• _What is required_:
Only one stretch of the data below is needed. Output the lines from the one with "Bushings & Pivot Cups" up to and including the one with "https://camerausers.com/margheritabeau", exactly as they stand.

------ Exercise input ------

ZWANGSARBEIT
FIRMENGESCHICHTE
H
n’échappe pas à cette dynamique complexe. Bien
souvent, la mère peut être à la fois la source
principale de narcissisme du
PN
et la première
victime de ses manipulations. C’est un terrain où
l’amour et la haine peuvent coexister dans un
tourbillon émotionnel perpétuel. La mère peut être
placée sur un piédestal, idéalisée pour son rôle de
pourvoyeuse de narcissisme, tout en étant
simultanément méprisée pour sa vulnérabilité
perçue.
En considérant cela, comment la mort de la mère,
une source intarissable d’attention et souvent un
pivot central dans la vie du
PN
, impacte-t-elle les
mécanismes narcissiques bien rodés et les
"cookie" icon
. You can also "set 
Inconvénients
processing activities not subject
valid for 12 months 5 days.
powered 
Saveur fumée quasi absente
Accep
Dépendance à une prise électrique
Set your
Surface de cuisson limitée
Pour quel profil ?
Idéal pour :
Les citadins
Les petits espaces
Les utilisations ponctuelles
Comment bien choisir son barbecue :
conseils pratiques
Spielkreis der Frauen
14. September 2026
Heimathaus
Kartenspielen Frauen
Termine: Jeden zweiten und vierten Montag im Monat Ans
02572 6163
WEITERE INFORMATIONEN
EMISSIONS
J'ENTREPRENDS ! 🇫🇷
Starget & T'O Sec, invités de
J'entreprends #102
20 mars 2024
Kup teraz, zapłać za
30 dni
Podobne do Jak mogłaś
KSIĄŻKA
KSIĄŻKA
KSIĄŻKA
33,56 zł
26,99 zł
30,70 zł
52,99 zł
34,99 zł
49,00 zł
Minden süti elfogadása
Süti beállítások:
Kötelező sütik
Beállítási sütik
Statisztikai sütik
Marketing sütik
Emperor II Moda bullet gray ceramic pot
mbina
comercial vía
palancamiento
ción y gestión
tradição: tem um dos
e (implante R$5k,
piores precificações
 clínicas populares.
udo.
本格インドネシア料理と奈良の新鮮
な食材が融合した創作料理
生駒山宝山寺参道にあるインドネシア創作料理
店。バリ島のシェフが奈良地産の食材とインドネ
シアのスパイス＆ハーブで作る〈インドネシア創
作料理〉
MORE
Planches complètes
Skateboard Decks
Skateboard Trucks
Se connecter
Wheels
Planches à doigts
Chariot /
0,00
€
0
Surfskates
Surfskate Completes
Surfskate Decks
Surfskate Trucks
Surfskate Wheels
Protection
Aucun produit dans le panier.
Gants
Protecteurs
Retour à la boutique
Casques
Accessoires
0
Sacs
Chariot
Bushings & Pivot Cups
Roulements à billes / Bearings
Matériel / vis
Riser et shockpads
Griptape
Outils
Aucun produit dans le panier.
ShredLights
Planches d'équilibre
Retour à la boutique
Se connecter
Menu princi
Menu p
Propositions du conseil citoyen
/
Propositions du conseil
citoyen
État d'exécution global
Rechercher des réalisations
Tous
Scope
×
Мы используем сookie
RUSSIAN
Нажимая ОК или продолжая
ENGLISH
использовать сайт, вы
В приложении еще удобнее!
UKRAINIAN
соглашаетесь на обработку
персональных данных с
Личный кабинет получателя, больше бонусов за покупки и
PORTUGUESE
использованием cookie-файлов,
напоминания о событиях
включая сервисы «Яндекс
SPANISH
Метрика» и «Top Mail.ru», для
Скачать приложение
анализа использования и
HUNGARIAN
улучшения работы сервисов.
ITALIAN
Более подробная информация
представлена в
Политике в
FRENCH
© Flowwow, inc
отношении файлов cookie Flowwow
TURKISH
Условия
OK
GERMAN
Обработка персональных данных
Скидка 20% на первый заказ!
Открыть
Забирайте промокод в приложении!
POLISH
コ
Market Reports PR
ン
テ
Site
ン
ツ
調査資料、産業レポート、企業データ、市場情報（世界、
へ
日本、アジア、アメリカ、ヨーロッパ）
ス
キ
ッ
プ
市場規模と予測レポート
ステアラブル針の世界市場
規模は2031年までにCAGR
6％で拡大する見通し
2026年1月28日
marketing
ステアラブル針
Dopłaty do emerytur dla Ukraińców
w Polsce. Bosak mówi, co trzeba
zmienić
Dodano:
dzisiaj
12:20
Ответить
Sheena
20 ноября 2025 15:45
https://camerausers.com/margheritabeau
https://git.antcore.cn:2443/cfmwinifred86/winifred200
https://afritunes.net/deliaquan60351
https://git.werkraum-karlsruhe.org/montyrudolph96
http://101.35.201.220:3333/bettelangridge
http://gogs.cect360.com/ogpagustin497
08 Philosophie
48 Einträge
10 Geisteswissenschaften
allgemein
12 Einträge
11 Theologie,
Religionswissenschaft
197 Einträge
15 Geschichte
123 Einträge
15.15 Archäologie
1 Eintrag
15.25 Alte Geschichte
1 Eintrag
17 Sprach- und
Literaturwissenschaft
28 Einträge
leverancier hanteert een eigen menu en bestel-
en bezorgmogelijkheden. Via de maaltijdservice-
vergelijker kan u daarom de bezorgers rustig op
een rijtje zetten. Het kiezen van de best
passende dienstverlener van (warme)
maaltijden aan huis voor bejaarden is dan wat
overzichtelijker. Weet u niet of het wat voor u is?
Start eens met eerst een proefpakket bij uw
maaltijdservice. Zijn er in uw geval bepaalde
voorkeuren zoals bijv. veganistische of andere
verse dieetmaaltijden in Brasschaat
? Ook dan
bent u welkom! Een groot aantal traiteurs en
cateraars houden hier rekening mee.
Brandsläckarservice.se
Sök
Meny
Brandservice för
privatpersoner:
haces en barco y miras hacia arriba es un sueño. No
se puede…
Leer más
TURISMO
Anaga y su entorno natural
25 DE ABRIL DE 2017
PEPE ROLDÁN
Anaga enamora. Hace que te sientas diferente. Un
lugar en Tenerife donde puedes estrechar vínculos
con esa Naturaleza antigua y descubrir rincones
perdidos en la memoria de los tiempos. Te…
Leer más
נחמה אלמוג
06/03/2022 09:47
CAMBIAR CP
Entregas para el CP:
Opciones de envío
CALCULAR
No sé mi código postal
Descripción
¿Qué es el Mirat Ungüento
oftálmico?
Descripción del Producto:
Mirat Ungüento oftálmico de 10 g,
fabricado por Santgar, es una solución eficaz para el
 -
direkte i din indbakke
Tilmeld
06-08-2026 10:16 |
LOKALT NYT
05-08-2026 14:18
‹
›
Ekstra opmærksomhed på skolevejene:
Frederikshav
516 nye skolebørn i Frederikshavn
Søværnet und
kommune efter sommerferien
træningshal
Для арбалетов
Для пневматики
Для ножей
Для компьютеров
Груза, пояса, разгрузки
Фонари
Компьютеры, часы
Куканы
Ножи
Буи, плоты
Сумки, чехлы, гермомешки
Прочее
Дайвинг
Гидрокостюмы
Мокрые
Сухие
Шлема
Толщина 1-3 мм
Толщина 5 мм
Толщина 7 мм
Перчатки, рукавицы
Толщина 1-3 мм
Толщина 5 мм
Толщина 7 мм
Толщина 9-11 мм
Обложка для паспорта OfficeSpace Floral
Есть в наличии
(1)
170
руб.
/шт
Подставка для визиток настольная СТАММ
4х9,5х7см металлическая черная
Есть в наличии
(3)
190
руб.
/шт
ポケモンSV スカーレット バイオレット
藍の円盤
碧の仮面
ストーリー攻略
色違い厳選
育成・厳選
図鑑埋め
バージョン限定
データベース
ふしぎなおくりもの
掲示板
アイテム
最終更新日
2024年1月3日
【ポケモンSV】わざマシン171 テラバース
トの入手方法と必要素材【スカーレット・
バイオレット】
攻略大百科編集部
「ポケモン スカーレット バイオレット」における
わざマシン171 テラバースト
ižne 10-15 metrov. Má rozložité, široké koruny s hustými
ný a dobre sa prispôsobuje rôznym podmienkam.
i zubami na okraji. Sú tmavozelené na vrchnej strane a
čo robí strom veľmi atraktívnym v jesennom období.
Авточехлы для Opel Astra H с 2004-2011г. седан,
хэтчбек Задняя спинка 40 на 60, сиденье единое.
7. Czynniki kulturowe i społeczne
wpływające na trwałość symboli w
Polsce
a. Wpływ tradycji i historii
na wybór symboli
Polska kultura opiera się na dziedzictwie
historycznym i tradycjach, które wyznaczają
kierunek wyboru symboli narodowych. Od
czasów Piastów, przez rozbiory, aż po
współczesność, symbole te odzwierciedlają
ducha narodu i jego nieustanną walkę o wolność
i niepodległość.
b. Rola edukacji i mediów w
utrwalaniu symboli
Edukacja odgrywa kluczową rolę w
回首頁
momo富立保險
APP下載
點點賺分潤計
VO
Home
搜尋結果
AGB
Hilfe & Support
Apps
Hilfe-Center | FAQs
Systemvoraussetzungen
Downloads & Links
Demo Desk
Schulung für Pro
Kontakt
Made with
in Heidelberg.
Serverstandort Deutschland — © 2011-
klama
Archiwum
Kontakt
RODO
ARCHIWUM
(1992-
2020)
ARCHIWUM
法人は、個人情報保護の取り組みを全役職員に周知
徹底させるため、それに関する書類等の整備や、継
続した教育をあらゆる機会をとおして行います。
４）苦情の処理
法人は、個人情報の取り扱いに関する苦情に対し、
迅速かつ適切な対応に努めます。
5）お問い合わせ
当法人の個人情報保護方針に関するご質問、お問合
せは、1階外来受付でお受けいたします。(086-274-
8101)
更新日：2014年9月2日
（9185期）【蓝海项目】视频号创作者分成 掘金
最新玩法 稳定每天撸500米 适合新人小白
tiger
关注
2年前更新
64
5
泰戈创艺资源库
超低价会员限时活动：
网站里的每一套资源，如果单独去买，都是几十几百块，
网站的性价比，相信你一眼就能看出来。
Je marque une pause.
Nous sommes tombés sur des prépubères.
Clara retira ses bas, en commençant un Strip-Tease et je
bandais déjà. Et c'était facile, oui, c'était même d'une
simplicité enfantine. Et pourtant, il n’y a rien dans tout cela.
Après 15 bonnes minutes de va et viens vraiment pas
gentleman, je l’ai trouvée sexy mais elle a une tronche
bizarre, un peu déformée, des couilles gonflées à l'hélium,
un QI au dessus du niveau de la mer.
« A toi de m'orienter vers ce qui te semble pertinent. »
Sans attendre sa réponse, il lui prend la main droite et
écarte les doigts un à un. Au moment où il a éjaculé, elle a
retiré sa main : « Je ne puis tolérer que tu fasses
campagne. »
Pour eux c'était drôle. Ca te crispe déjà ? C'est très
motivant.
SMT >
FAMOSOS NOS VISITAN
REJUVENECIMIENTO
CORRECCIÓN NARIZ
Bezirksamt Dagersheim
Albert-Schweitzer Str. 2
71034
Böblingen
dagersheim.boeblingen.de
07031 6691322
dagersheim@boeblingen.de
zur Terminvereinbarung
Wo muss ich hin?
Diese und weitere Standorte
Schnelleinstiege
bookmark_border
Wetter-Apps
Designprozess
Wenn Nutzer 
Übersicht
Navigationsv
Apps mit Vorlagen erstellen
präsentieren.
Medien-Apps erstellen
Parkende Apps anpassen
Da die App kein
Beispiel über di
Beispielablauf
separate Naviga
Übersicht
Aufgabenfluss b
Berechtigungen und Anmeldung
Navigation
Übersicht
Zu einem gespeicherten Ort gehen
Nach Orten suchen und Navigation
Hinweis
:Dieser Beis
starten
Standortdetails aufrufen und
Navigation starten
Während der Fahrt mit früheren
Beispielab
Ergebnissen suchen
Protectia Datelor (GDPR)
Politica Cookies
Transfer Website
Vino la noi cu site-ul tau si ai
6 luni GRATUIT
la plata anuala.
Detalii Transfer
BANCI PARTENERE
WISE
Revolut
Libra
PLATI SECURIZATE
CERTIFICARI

------

• _Solution to this task_:
Bushings & Pivot Cups
Roulements à billes / Bearings
Matériel / vis
Riser et shockpads
Griptape
Outils
Aucun produit dans le panier.
ShredLights
Planches d'équilibre
Retour à la boutique
Se connecter
Menu princi
Menu p
Propositions du conseil citoyen
/
Propositions du conseil
citoyen
État d'exécution global
Rechercher des réalisations
Tous
Scope
×
Мы используем сookie
RUSSIAN
Нажимая ОК или продолжая
ENGLISH
использовать сайт, вы
В приложении еще удобнее!
UKRAINIAN
соглашаетесь на обработку
персональных данных с
Личный кабинет получателя, больше бонусов за покупки и
PORTUGUESE
использованием cookie-файлов,
напоминания о событиях
включая сервисы «Яндекс
SPANISH
Метрика» и «Top Mail.ru», для
Скачать приложение
анализа использования и
HUNGARIAN
улучшения работы сервисов.
ITALIAN
Более подробная информация
представлена в
Политике в
FRENCH
© Flowwow, inc
отношении файлов cookie Flowwow
TURKISH
Условия
OK
GERMAN
Обработка персональных данных
Скидка 20% на первый заказ!
Открыть
Забирайте промокод в приложении!
POLISH
コ
Market Reports PR
ン
テ
Site
ン
ツ
調査資料、産業レポート、企業データ、市場情報（世界、
へ
日本、アジア、アメリカ、ヨーロッパ）
ス
キ
ッ
プ
市場規模と予測レポート
ステアラブル針の世界市場
規模は2031年までにCAGR
6％で拡大する見通し
2026年1月28日
marketing
ステアラブル針
Dopłaty do emerytur dla Ukraińców
w Polsce. Bosak mówi, co trzeba
zmienić
Dodano:
dzisiaj
12:20
Ответить
Sheena
20 ноября 2025 15:45
https://camerausers.com/margheritabeau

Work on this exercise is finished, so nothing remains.